Page images and extracted text:
^^^^
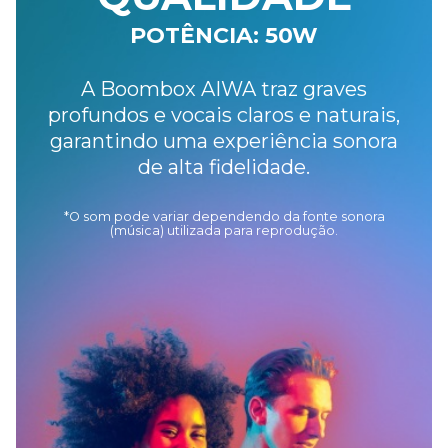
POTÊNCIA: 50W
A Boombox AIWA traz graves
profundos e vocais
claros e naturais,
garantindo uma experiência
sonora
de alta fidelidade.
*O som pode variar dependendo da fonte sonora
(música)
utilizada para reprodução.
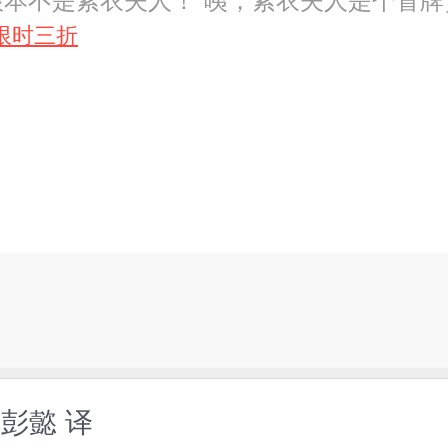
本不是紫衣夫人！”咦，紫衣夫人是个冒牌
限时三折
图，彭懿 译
^^^^
◆ TASK STATEMENT ◆
Please output each line above exactly and omit all images.

◆ RESULT ◆
POTÊNCIA: 50W
A Boombox AIWA traz graves
profundos e vocais
claros e naturais,
garantindo uma experiência
sonora
de alta fidelidade.
*O som pode variar dependendo da fonte sonora
(música)
utilizada para reprodução.
本不是紫衣夫人！”咦，紫衣夫人是个冒牌
限时三折
图，彭懿 译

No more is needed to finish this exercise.